Una storia giudiziaria infinita quella di Massimo Ciancimino, imputato che veste anche i panni del superteste nel processo sulla trattativa Stato-mafia, condannato per riciclaggio, indagato per detenzione di esplosivo e ora agli arresti insieme ad altre 9 persone – 4 sono ai domiciliari – con l’accusa di associazione a delinquere finalizzata all’evasione fiscale. 

L’inchiesta viene avviata dalla Procura di Ferrara nel 2010. Ma agli atti finiscono una serie di intercettazioni telefoniche che, secondo i pm, proverebbero rapporti tra Ciancimino e Girolamo Strangi, un faccendiere legato alla cosca Piromalli di Gioia Tauro: le carte passano allora alla Dda di Bologna, competente per i reati di mafia. E i magistrati del capoluogo emiliano chiedono l’arresto di Ciancimino, ipotizzando l’aggravante del favoreggiamento mafioso. Davanti al gip però la contestazione cade. Il figlio dell’ex sindaco va comunque in carcere, il giudice delle indagini preliminari di Bologna si dichiara incompetente e il fascicolo torna alla Procura di Ferrara che entro 20 giorni dovrà richiedere la misura cautelare, pena la decadenza dell’arresto. 

L’inchiesta è complessa e ipotizza l’esistenza di un’associazione criminale, della quale Ciancimino sarebbe la mente, che avrebbe tra l’altro evaso Iva per oltre 30 milioni di euro. Il superteste della trattativa, con la collaborazione del suo braccio destro Paolo Signifredi e grazie alla complicità degli altri indagati, avrebbe costituito una serie di società di comodo che operavano nel settore della vendita dell’acciaio. Le società avrebbero attestato falsamente di essere “esportatori abituali”: soggetti che, dichiarando di vendere a compratori residenti in Paesi non comunitari, sono esentati dal pagamento dell’Iva. Solo che la cosiddetta dichiarazione di intenti, con cui si garantiva la vendita negli Stati non comunitari, era falsa e il metallo veniva commercializzato nel mercato nazionale. In questo modo l’acquirente beneficiava di un prezzo inferiore a quello di mercato e, esponendo nella fattura l’aliquota Iva del 20%, acquistava il diritto alla detrazione. Il venditore, invece, ometteva il versamento dell’Iva per poi scomparire nel giro di un anno col suo carico di debiti fiscali. 

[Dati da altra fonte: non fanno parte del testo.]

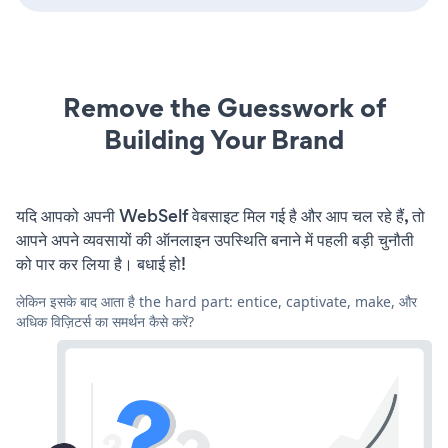
Remove the Guesswork of
Building Your Brand
यदि आपको अपनी WebSelf वेबसाइट मिल गई है और आप चल रहे हैं, तो
आपने अपने व्यवसायों की ऑनलाइन उपस्थिति बनाने में पहली बड़ी चुनौती
को पार कर लिया है। बधाई हो!
लेकिन इसके बाद आता है the hard part: entice, captivate, make, और
अधिक विज़िटर्स का समर्थन कैसे करें?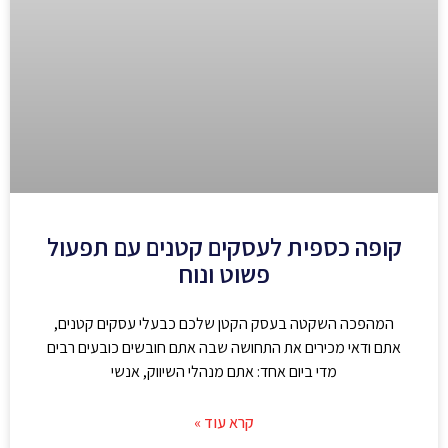
קופה כספית לעסקים קטנים עם תפעול
פשוט ונוח
המהפכה השקטה בעסק הקטן שלכם כבעלי עסקים קטנים,
אתם ודאי מכירים את התחושה שבה אתם חובשים כובעים רבים
מדי ביום אחד: אתם מנהלי השיווק, אנשי
קרא עוד »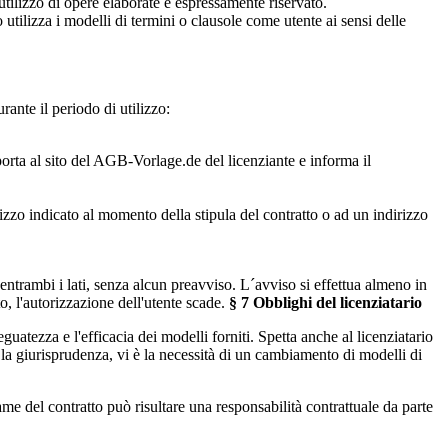
l´utilizzo di opere elaborate è espressamente riservato.
o utilizza i modelli di termini o clausole come utente ai sensi delle
rante il periodo di utilizzo:
 porta al sito del AGB-Vorlage.de del licenziante e informa il
rizzo indicato al momento della stipula del contratto o ad un indirizzo
 entrambi i lati, senza alcun preavviso. L´avviso si effettua almeno in
to, l'autorizzazione dell'utente scade.
§ 7 Obblighi del licenziatario
guatezza e l'efficacia dei modelli forniti. Spetta anche al licenziatario
o la giurisprudenza, vi è la necessità di un cambiamento di modelli di
e del contratto può risultare una responsabilità contrattuale da parte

Le società di comodo, per evitare di finire nel mirino dei finanzieri, operavano contemporaneamente in diverse città. Un piano ingegnoso costato agli indagati, oltre all’accusa di evasione, quella di truffa aggravata allo Stato. Del business faceva parte anche Gianluca Apolloni: «profondo conoscitore – scrive il gip – dei sistemi di traghettamento dei capitali e dei titoli societari verso Panama, Stato noto per la sua totale non cooperazione su piano giudiziario». Gli indagati avrebbero trasferito quote e sedi sociali di alcune delle ditte coinvolte a Panama City, «impedendo di fatto la persecuzione da parte della autorità giudiziaria italiana».  

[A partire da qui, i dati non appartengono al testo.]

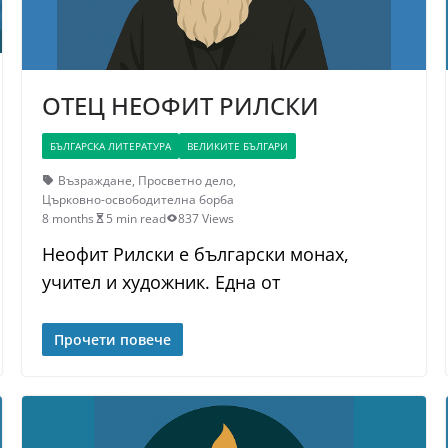
ОТЕЦ НЕОФИТ РИЛСКИ
БЪЛГАРСКА ЛИТЕРАТУРА
ВЕЛИКИТЕ БЪЛГАРИ
Възраждане
,
Просветно дело
,
Църковно-освободителна борба
8 months
5 min read
837 Views
Неофит Рилски е български монах,
учител и художник. Една от
Прочети повече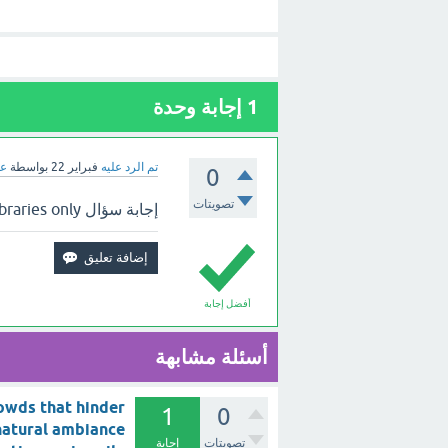
1
إجابة وحدة
تم الرد عليه
فبراير 22
بواسطة
عب
0
تصويتات
إجابة سؤال cultural and entertainment projects include libraries only ؟ بالأعلى.
أفضل إجابة
أسئلة مشابهة
owds that hinder
1
0
natural ambiance
تصويتات
إجابة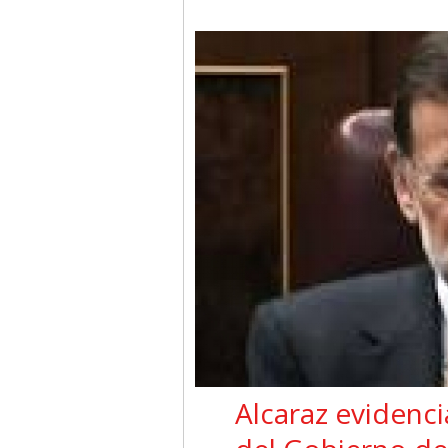
Alcaraz evidencia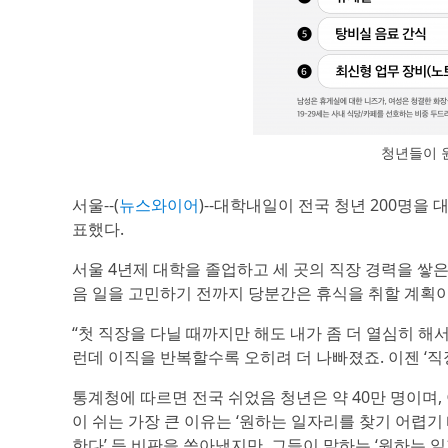
청년들이 
서울--(
뉴스와이어
)--대학내일이 전국 청년 200명을
표했다.
서울 4년제 대학을 졸업하고 세 곳의 직장 경력을 쌓은
음 일을 고민하기 전까지 당분간은 휴식을 취할 계획이
“첫 직장을 다닐 때까지만 해도 내가 좀 더 열심히 해
런데 이직을 반복할수록 오히려 더 나빠졌죠. 이젠 ‘직장
통계청에 따르면 전국 쉬었음 청년은 약 40만 명이며, 
이 쉬는 가장 큰 이유는 ‘원하는 일자리를 찾기 어렵기 
한다’ 등 비판을 쏟아냈지만, 그들이 말하는 ‘원하는 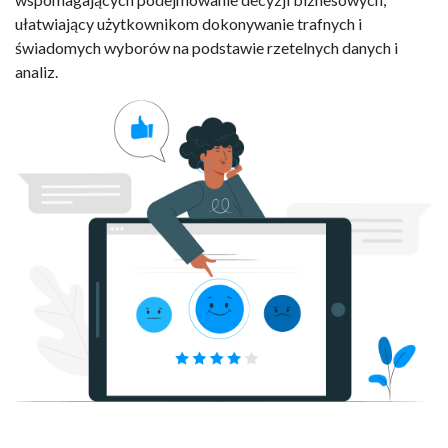
ułatwiający użytkownikom dokonywanie trafnych i
świadomych wyborów na podstawie rzetelnych danych i
analiz.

All’organizzazione criminale i pm contestano anche il ricorso al credito bancario attraverso l’uso di documenti falsi – bilanci e dichiarazioni fiscali – che avrebbero attestato la prosperità delle società poi usate per le frodi fiscali.  Oltre ai 13 arrestati sono decine le persone coinvolte nell’inchiesta come i lucani Mario e Tonino Paletta, fratelli originari di Trecchina da tempo residenti nei dintorni di Ferrara (il primo anche pregiudicato) e il compaesano Mario Carlomagno. Per gli investigatori delle fiamme gialle sarebbero stati dei prestanome di Ciancimino, Signifredi e Apolloni a cui venivano intestate le società utilizzate per compiere le operazioni di comodo.

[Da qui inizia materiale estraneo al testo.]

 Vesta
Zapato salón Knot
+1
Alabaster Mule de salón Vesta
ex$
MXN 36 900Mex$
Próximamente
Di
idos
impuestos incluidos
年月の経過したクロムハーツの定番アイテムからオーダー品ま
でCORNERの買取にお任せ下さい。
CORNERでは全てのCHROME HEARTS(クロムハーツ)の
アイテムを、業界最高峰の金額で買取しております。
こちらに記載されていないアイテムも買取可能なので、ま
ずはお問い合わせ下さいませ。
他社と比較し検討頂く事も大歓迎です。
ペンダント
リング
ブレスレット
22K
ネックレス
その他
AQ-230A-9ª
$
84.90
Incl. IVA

«E’ un’indagine vecchia, risale ad anni fa, non si capisce dove sia il rischio di reiterazione del reato», dicono i legali di Ciancimino, Francesca Russo e Roberto D’Agostino che parlano di «strana tempistica» alludendo all’avvio del processo sulla trattativa, cominciato a Palermo lunedì. Mentre il fratello del giudice Paolo Borsellino, Salvatore, che al dibattimento è parte civile, difende l’indagato e si dice addirittura «preoccupato per la sua incolumità in carcere».